**EXERCISE DESCRIPTION**
Show each line of the entries below in which the word "indicator" appears.

======== EXERCISE INPUT ========

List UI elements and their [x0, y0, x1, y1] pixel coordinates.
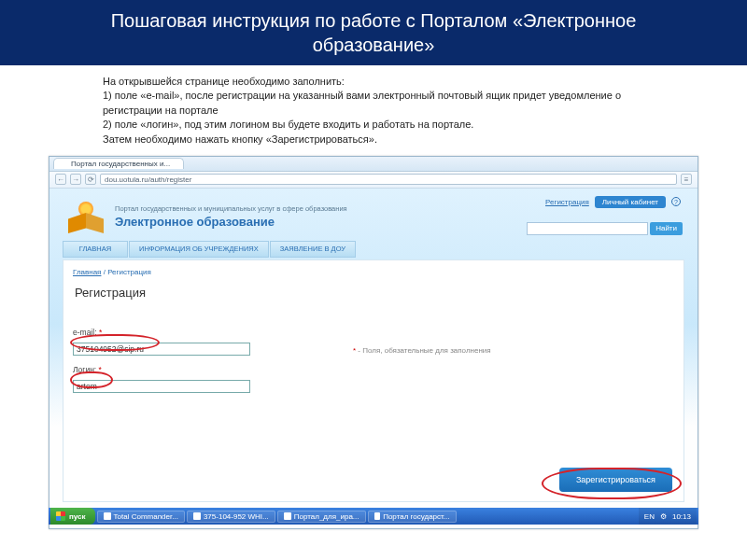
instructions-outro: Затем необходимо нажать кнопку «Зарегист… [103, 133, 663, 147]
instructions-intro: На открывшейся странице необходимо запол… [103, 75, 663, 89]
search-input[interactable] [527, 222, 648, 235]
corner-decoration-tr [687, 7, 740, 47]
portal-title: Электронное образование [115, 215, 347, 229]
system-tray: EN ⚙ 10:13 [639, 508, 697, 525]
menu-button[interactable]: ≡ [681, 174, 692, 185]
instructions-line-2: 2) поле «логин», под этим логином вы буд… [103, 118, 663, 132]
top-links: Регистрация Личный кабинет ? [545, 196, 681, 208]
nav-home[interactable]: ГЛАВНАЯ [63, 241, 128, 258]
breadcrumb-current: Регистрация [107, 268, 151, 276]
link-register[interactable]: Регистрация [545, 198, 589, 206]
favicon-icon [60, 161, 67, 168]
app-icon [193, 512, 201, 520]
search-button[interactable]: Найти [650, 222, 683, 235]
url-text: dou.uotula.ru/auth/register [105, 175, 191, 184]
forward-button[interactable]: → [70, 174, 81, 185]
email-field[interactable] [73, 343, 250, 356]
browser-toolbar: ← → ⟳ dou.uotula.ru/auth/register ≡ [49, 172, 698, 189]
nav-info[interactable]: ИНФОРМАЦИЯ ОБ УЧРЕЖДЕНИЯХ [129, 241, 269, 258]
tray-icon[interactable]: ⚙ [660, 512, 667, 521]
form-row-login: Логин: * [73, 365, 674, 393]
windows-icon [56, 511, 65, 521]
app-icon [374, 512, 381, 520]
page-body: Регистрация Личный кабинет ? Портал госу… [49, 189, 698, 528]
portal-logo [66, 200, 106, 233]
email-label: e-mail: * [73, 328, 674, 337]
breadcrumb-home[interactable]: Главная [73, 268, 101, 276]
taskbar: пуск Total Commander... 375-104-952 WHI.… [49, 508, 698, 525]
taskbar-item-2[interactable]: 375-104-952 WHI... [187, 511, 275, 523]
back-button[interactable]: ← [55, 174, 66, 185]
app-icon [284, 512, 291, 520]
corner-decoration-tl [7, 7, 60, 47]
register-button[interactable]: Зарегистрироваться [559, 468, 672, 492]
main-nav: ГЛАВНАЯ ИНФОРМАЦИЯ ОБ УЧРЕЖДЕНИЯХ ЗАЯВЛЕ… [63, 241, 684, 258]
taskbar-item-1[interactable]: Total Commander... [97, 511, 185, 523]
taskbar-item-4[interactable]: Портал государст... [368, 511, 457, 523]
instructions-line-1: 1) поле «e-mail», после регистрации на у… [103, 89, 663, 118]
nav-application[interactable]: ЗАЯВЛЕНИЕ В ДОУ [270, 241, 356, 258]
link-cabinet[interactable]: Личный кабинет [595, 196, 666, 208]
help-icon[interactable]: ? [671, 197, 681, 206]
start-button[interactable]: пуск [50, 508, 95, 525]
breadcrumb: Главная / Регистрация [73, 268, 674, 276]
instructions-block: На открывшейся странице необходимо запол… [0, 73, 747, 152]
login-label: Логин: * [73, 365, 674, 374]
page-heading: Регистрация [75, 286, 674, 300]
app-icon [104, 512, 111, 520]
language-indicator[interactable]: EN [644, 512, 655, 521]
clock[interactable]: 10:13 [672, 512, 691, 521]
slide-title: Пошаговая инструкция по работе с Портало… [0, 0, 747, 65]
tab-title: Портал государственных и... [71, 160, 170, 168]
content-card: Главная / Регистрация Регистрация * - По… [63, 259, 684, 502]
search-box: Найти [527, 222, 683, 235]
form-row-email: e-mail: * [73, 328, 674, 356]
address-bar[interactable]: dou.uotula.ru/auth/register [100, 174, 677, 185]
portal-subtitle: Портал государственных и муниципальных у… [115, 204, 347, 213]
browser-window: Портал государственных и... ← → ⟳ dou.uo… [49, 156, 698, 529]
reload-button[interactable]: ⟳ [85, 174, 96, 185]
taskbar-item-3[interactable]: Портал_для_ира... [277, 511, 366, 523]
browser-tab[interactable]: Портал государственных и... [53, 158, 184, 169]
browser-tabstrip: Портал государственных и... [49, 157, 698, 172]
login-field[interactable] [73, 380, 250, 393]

========
======== EXERCISE INPUT ========

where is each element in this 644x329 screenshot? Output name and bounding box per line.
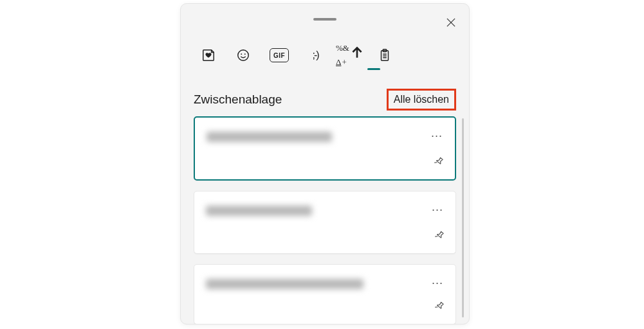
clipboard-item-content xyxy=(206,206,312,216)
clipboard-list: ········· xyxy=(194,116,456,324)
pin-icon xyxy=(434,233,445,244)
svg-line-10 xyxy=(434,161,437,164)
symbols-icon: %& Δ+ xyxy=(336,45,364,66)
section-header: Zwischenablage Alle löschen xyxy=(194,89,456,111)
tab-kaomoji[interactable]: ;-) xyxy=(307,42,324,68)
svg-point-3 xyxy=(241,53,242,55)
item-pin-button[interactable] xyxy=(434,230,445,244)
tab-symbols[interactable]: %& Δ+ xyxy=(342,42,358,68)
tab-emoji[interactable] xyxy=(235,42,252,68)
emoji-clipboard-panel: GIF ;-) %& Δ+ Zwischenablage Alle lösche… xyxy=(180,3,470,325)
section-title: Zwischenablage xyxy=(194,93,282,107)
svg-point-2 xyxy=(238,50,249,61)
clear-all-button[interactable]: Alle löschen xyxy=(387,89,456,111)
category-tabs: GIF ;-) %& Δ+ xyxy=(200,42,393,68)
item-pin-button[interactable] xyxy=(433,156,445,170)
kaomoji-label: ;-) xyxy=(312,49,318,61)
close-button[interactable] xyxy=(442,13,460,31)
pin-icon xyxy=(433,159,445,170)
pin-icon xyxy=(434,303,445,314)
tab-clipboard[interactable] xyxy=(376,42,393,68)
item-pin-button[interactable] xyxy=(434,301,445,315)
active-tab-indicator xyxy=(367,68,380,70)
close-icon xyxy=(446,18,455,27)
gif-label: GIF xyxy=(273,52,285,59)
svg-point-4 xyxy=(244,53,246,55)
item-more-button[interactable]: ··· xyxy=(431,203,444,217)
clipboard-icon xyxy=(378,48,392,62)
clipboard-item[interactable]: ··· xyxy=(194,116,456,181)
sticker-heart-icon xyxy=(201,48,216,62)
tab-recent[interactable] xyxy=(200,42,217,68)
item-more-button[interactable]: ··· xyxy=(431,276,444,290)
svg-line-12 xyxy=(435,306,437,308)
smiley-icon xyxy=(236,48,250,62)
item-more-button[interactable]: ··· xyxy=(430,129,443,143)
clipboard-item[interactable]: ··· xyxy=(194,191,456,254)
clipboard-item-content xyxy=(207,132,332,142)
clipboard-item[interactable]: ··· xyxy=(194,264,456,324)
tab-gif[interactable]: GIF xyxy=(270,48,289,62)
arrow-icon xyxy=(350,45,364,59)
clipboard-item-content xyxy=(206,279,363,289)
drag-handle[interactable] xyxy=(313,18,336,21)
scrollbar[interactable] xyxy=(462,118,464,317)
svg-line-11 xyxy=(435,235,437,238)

========

**PROBLEM SOLUTION**
language-indicator[interactable]: EN [644, 512, 655, 521]
active-tab-indicator xyxy=(367,68,380,70)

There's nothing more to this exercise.